Peter Krautzberger · on the web

Dear Keith Devlin

Edit, July 2015 Please note that below is a stupid piece of trolling. I leave it because it's been public too long anyway and to remind me not to troll. Far too late but my apologies to Keith Devlin.

Dear Keith Devlin,

I love your work. Really, I do. So please don’t take this rant the wrong way. I promise I’ll shut up after this one rant, I just really need to get this off my chest.

\begin{rant}

Do you know what work of yours I read first? No, it wasn’t your fancy new Fibonacci book. It wasn’t even the Math Gene book even though it really changed my way of thinking about mathematics. It was, in fact, “A weak version of which follows from ”.

I’m guessing you wouldn’t have guessed that. This was the very first research paper I read and my first seminar talk as a Diplomkandidat in Munich (many, many moons ago). It literally changed my life because it marked my final “conversion” to set theory, and – much, much more importantly – indirectly introduced me to my partner. So, when I say I love your work, believe me, I really mean it. (which is probably the reason why I’m ranting so hard…)

Seriously, what are you doing online?

You’re very active on the interwebs and intertubes. That’s awesome because too few mathematicians of your calibre are. But have you looked at your homepage at Stanford recently? I mean, you probably haven’t (a box with blue-grayish background, bright red border and purple text?).

You’re website is stuck in the 90s.

The thing is: you are doing awsome stuff! You’re giving away lots of information: you’re letting people know where you’re giving lectures, you’re sharing videos, sharing research. That’s exactly what I hope for when I visit a scientists homepage. But…

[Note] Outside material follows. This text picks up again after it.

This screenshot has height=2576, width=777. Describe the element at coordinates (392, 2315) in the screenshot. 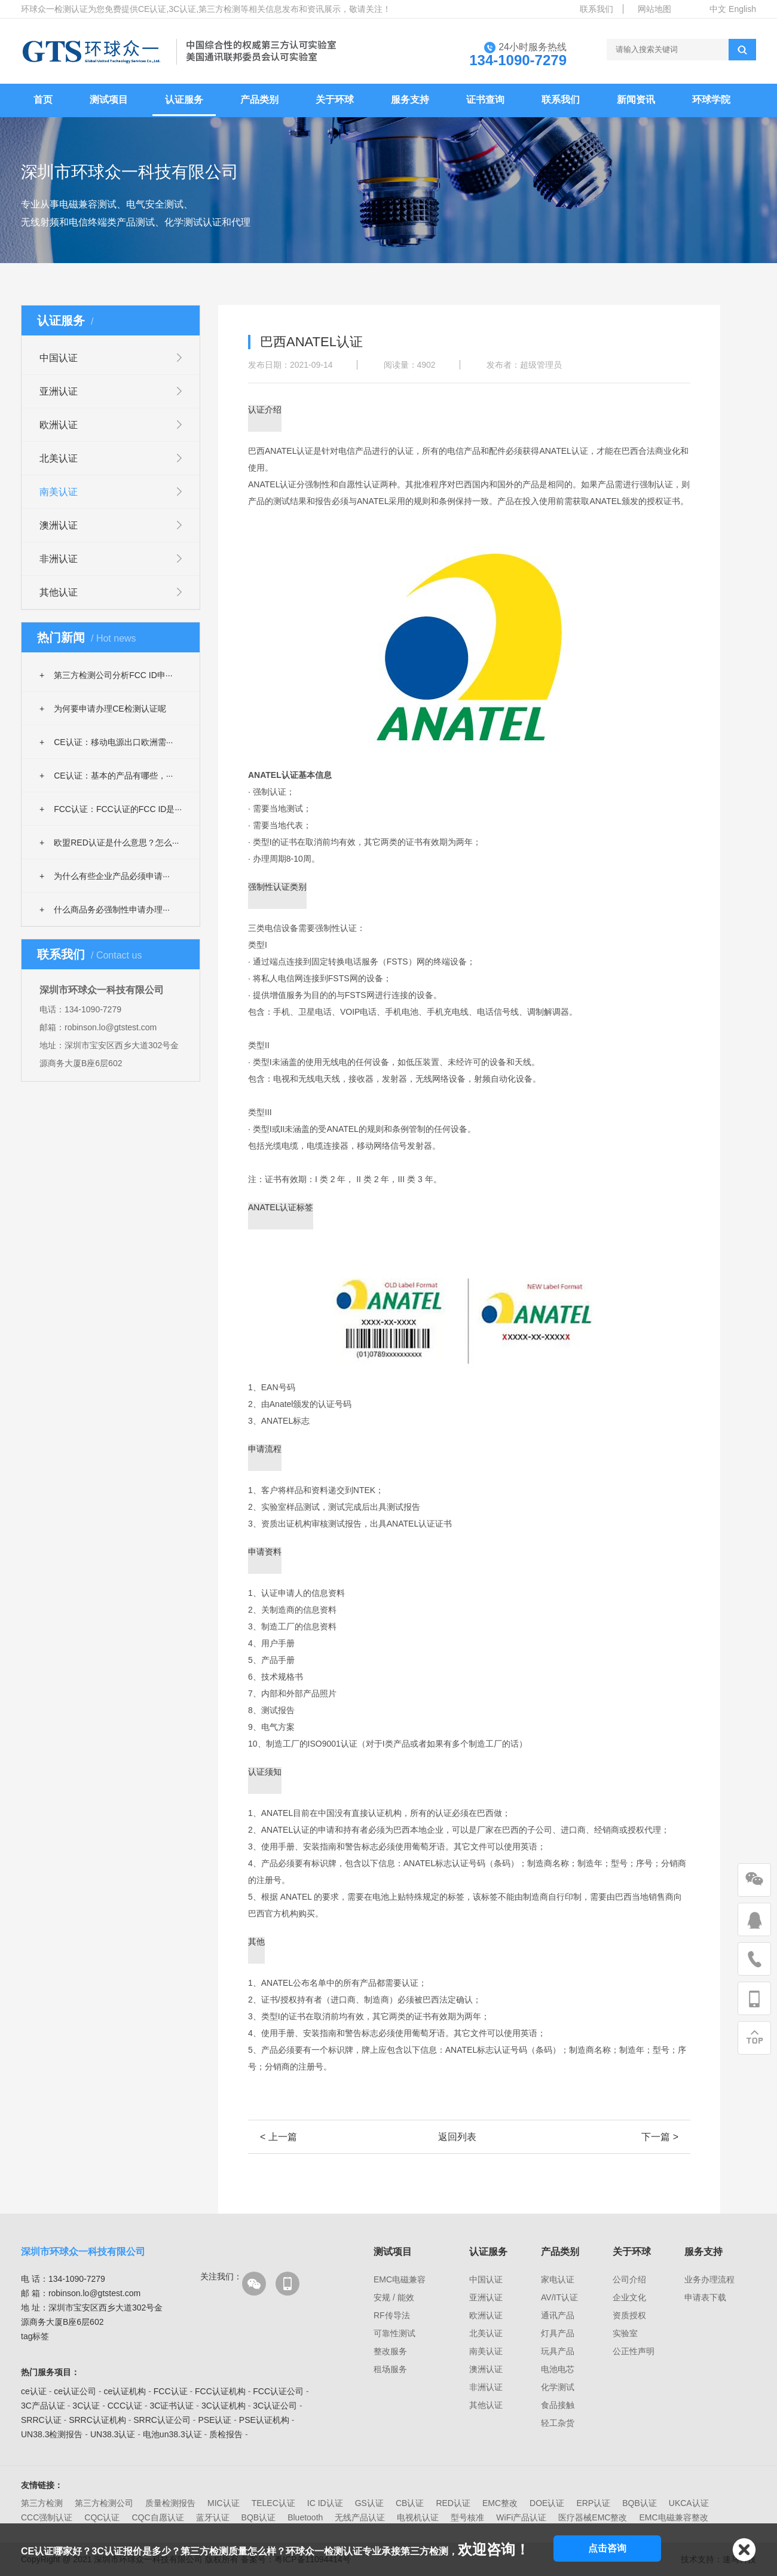 I see `RF传导法` at that location.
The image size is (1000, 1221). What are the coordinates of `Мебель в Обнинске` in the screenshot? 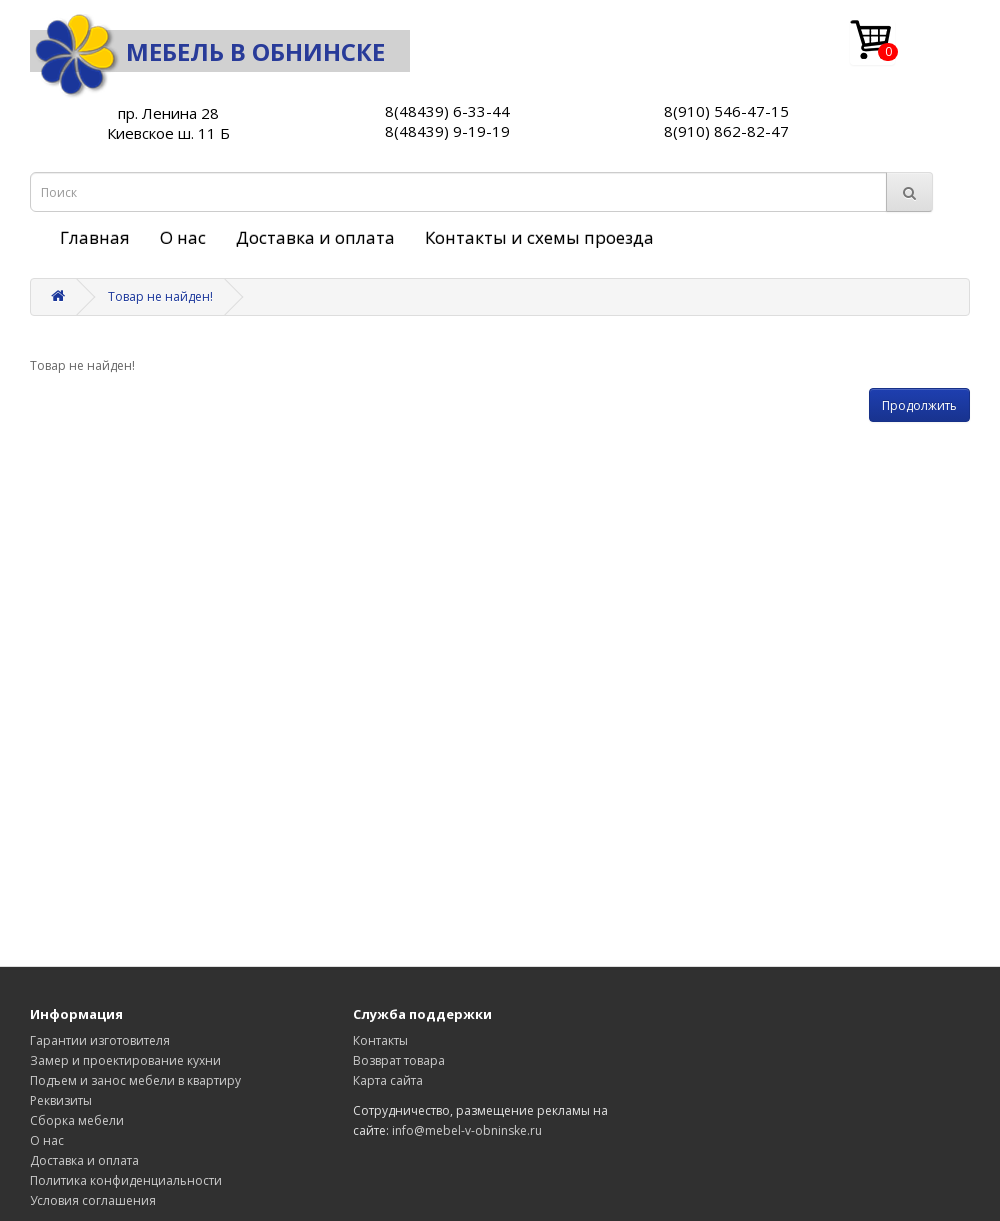 It's located at (207, 51).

Picard facepalm with 'You're doing it wrong'
Via troll.me

This might sound silly, but web technology has actually advanced since 1998. It now allows you to share content in such a way that people do not have to look up your homepage every other day to check whether there’s something new. It also allows people to connect with you and makes it easy for them to share your content with a much wider audience.

Hipster webs

The thing is you should know better. You write on your homepage that you have a twitter account and a blog. That’s so Web 3.0! Well, unfortunately, it isn’t, because, well, you’re doing it wrong.

First off, you don’t even properly link to either of these on your homepage. Then your blog is not a blog. It’s a magazine column that has an rss feed. It is not a log and, more importantly, it does not allow for discussions, which is the essence of blogging. So, in reality, it’s just another website that happens to have an rss feed. That’s not a bad thing – it’s just not a blog.

And then there’s your twitter account. Did you know that your replies are not that visible in your subscriber’s streams unless you put something in front of the @? What’s left is a lot of advertisement… and this morning, you even got the self-advertising wrong!

I mean, in this tweet you actually seem to try to hide the fact that, once more, you’re essentially advertising your new book. Now, I’m fine with good advertising. But don’t hide it and, for goodness’ sake, include a bloody link! I mean, you’re advertising your segment on NPR about your book and I still have to google to actually listen to it?

You really expect me to?

As they say, the web has no fury like a nerd scorned (or something like that).